Klaudia Lipińska miała 18 lat. Zmarła kilka godzin po urodzeniu zdrowej córeczki Mariki. Poród przebiegł bez komplikacji, jednak wkrótce po nim dziewczyna przestała oddychać i zaczęła się reanimacja. - Weszłam na tę salę i widziałam jak ona się dusiła. Chciała nabrać tchu ale nie mogła - opowiada Paulina Żańczak, siostra Klaudii. Relacjonuje, że zaraz potem z sali wybiegła pielęgniarka i wezwała lekarza. - Dopiero wtedy zaczęli znosić sprzęt, dopiero zaczęło się coś dziać. Zaczęli ją reanimować. Lekarze w kolejce stali i ją reanimowali po kolei - wspomina pani Paulina. Niedługo potem Klaudia nie żyła.
"Mówiła, że tak ma być"
Jak dowiadujemy się od rodziny, ciąża Klaudii przebiegała bez komplikacji, aż do ostatniego miesiąca. Wtedy dziewczyna poczuła się źle i trafiła do szpitala. Badania wykazały, że ma jedynie podwyższony poziom białka w moczu i po dwóch dniach wypisano ją do domu.
- Narzekała, że boli ją w klatce, że nie może oddychać. Nawet po schodach nie mogła wejść do swojego pokoju - mówi Wioletta Lipińska, siostra Klaudii.
- Zgłaszała to swojej lekarce, ale ona mówiła, że tak ma być, że kobiety w ciąży wszystkie się źle czują - dodaje - Paulina Żańczak.
"Obiecała zawiadomić prokuraturę"
- Pani ordynator wyszła i powiedziała, że ona już teraz wszystkim się zajmie. Powiedziała, że powiadomi odpowiednie służby. Potem okazało się, że nikt tego nigdzie nie zgłosił - mówi Paulina Żańczak i dodaje: - Rano coś mnie tchnęło. Poszukałam sama telefonu do prokuratury i zadzwoniłam spytać jak to w ogóle wygląda. Zadzwoniłam w ostatnim momencie, bo to było tuż przed 10, a sekcja miała się odbyć o 10.
Natychmiast po telefonie od rodziny Klaudii, prokuratura wstrzymała sekcję zwłok, którą szpital chciał przeprowadzić u siebie. Jej wykonanie zlecono niezależnemu biegłemu. Według wstępnych ustaleń przyczyną śmierci był zator płucny.
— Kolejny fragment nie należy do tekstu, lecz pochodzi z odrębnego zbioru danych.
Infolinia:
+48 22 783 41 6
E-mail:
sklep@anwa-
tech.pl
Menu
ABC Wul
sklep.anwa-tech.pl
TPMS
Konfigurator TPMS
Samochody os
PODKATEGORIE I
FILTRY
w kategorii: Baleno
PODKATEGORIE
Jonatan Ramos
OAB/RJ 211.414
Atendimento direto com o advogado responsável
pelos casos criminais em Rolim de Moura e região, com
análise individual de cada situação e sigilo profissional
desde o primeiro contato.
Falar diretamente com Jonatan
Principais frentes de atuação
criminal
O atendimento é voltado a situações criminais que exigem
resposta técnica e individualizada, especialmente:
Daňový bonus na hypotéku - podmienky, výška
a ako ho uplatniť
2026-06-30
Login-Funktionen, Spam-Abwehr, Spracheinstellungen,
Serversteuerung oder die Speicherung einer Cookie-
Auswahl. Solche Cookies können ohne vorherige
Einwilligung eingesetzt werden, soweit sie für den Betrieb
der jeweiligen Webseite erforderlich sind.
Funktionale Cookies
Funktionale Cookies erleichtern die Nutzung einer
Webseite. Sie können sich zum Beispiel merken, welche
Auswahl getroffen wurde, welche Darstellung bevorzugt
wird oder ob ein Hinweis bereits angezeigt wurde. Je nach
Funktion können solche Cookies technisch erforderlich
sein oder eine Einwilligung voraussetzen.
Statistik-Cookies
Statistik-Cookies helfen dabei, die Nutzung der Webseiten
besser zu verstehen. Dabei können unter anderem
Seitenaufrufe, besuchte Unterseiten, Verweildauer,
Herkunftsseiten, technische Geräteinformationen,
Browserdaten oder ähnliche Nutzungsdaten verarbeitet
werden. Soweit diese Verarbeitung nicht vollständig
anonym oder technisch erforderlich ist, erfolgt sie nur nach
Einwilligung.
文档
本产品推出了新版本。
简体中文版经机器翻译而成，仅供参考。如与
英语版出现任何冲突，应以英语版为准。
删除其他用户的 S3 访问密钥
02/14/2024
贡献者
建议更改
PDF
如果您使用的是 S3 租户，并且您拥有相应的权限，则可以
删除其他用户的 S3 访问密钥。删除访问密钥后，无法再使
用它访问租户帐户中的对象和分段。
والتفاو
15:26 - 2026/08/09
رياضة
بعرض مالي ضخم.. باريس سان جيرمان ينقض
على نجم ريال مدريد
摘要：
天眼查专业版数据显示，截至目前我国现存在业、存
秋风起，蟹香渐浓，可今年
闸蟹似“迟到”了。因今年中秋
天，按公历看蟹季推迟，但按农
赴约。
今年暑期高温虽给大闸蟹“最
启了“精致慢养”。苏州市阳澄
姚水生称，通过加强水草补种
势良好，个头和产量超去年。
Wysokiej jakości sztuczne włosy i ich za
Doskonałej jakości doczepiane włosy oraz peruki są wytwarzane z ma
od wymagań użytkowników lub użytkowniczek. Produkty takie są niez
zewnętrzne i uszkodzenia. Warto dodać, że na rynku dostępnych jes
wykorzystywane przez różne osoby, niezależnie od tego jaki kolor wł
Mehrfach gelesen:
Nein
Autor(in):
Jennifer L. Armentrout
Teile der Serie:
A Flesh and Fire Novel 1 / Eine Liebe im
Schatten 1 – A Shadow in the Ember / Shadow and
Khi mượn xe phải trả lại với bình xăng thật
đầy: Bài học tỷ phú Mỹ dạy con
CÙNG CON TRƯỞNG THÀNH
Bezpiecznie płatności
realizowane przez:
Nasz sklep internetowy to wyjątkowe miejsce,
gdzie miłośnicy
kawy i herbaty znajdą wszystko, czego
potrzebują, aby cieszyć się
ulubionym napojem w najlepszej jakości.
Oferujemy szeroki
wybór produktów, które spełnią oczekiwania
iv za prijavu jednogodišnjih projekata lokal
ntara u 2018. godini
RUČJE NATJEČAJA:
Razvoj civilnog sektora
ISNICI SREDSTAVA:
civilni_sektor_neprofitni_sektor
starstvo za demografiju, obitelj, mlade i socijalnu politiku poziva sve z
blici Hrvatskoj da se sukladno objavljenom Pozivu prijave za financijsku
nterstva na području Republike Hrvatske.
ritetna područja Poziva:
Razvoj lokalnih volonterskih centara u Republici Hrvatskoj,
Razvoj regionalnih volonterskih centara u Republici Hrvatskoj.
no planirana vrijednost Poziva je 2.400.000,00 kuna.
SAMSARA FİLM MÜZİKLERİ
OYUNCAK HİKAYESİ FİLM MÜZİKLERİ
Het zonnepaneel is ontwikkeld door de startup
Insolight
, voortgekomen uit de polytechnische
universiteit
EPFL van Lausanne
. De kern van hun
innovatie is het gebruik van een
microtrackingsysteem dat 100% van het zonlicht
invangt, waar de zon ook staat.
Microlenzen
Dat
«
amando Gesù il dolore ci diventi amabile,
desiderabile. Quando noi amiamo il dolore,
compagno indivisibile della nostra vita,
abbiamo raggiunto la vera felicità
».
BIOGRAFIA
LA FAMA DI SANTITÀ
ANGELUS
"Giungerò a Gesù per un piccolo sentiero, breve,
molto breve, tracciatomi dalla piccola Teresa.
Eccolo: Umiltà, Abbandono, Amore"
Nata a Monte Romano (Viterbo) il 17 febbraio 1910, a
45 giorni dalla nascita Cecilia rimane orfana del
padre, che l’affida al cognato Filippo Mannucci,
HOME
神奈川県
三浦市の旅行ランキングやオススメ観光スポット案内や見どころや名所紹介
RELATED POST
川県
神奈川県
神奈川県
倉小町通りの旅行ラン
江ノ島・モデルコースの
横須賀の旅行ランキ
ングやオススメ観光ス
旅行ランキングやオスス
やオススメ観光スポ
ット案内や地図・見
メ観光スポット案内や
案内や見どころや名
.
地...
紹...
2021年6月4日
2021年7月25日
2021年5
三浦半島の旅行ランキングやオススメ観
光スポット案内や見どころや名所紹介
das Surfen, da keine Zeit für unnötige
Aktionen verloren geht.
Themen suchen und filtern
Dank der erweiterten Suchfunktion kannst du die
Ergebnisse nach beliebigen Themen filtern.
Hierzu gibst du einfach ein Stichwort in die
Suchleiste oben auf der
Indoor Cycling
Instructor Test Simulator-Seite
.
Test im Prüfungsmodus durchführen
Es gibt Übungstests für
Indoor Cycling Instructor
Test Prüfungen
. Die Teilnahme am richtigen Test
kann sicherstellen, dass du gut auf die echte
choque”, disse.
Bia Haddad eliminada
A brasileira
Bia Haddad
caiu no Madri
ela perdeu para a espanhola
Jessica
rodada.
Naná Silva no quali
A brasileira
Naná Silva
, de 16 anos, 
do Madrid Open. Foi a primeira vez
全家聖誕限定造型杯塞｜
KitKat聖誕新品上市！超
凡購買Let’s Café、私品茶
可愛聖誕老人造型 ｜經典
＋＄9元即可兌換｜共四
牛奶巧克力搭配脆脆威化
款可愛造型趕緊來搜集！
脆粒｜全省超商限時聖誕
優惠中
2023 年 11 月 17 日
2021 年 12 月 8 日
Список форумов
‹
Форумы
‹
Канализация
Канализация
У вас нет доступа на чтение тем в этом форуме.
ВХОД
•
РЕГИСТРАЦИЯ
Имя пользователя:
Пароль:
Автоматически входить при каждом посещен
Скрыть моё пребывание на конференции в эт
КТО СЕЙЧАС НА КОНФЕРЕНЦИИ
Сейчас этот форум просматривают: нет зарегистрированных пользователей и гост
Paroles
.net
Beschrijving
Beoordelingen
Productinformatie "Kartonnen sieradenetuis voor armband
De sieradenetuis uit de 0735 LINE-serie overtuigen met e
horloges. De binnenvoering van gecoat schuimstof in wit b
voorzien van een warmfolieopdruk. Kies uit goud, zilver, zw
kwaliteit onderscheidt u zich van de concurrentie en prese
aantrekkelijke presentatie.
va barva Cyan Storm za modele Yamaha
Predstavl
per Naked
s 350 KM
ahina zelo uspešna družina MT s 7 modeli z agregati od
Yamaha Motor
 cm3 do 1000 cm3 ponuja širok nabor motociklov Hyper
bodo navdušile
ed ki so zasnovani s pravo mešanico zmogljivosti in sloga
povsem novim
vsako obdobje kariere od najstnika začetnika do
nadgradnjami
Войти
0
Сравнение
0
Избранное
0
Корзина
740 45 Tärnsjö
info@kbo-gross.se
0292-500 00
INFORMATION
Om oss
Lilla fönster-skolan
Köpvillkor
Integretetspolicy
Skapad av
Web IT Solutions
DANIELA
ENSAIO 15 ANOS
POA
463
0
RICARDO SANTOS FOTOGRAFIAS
Jak powstał? To badają biegli.
- Prawdopodobnie mógł nastąpić błąd w sztuce lekarskiej, czyli zaniedbanie ze strony personelu medycznego, albo śmierć nastąpiła niezależnie od zachowania personelu w następstwie jakichś powikłań poporodowych - podejrzewa prokurator Stanisław Rokita z Prokuratury Regionalnej w Rzeszowie.
Bliscy zmarłej ma ograniczony dostęp do wiedzy, ponieważ szpital do dziś nie wydał im dokumentacji medycznej.
"Ratowałam pacjentkę"
Nasz dziennikarz próbuje porozmawiać o sprawie Klaudii także z ordynatorką oddziału położniczego, na którym Klaudia rodziła. To właśnie ta lekarka miała dyżur, gdy doszło do tragedii, i to ona - zdaniem rodziny - obiecała, że powiadomi prokuraturę.
- My niczego nie próbowaliśmy ukryć. Ja niczego rodzinie Klaudii nie deklarowałam, byłam zajęta tutaj, ponieważ ratowaliśmy pacjentkę. A sekcję planowaliśmy zrobić sami, ponieważ nie popełniliśmy przestępstwa - przekonuje pani ordynator.
O okolicznościach śmierci 18-latki nie chce rozmawiać dyrekcja ani pracownicy szpitala. Wyniki badań, które być może odpowiedzą na pytanie, dlaczego Klaudia zmarła, trzeba poczekać około czterech tygodni.